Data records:
########################################

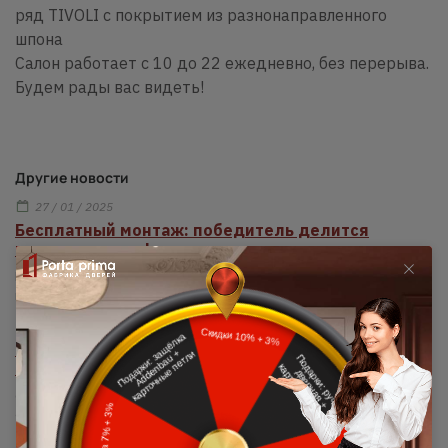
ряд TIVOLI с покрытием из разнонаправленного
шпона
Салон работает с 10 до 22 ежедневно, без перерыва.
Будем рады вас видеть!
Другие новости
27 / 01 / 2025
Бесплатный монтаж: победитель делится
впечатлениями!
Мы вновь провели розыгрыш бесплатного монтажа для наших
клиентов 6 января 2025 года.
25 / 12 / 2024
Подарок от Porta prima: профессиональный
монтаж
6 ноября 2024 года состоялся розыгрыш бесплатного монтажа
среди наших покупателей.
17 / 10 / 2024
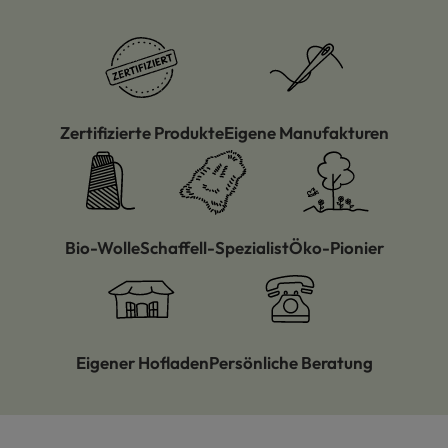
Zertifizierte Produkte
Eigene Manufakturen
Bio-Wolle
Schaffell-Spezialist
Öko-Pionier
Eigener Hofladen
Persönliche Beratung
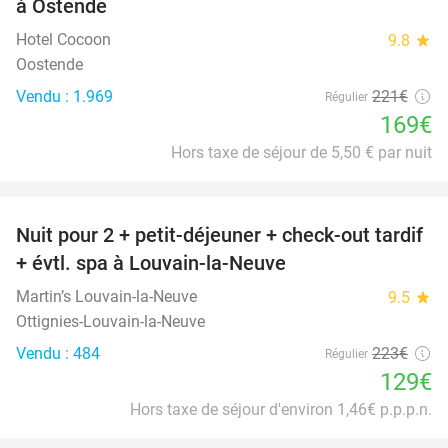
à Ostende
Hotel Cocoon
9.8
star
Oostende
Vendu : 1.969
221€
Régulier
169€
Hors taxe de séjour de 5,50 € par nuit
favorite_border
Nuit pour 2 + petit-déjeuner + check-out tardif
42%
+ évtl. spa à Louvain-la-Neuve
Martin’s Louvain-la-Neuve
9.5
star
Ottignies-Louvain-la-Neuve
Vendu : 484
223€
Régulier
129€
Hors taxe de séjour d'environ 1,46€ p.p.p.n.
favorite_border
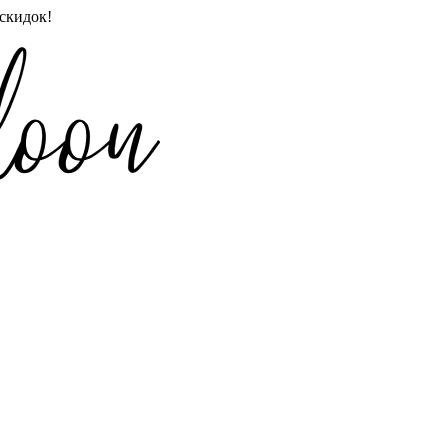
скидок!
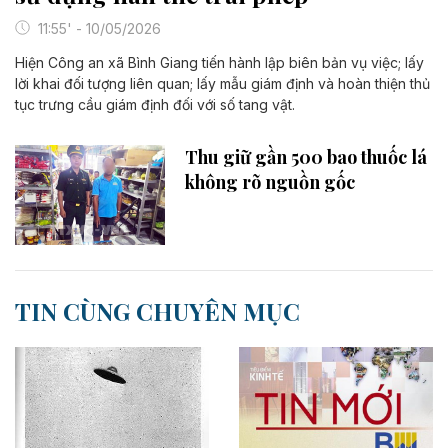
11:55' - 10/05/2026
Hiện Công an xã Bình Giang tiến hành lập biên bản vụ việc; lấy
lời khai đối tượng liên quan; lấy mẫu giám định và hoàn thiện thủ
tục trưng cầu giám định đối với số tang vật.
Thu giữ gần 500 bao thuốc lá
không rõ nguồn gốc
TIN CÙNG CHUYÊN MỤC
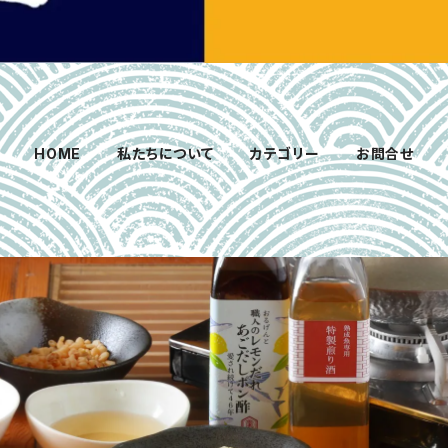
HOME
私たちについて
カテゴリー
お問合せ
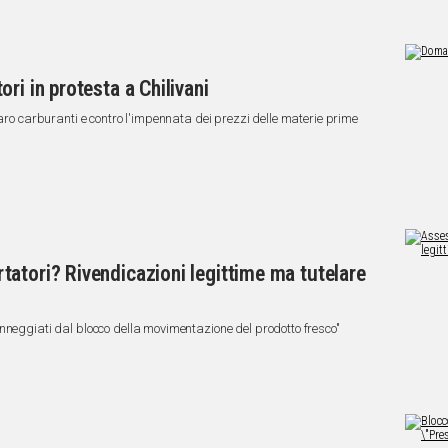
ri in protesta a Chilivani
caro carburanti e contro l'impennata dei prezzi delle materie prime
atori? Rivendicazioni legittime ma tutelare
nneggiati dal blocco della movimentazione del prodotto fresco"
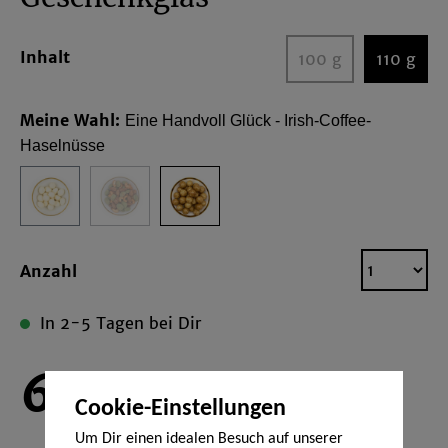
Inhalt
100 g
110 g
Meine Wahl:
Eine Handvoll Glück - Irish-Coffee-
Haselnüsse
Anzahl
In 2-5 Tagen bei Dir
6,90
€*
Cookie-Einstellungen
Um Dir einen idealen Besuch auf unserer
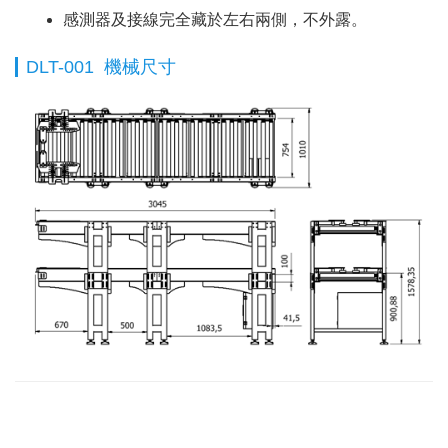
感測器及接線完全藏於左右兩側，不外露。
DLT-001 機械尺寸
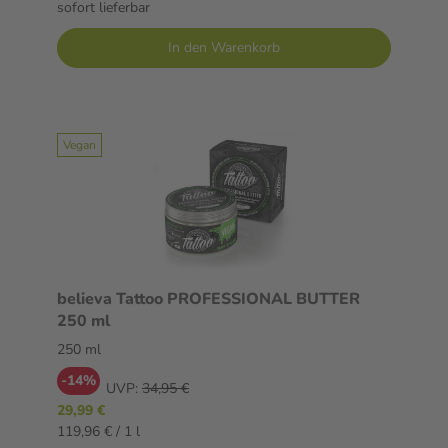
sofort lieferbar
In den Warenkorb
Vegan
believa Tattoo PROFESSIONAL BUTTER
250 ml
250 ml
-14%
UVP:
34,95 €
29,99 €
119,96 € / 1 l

########################################

### Your objective
Lines from the one that contains "caro carburanti e" through the last line of the data above are to be extracted exactly, with no pictures and no other lines.

### Exercise response
caro carburanti e contro l'impennata dei prezzi delle materie prime
atori? Rivendicazioni legittime ma tutelare
nneggiati dal blocco della movimentazione del prodotto fresco"
Inhalt
100 g
110 g
Meine Wahl:
Eine Handvoll Glück - Irish-Coffee-
Haselnüsse
Anzahl
In 2-5 Tagen bei Dir
6,90
€*
Cookie-Einstellungen
Um Dir einen idealen Besuch auf unserer
感測器及接線完全藏於左右兩側，不外露。
DLT-001 機械尺寸
sofort lieferbar
In den Warenkorb
Vegan
believa Tattoo PROFESSIONAL BUTTER
250 ml
250 ml
-14%
UVP:
34,95 €
29,99 €
119,96 € / 1 l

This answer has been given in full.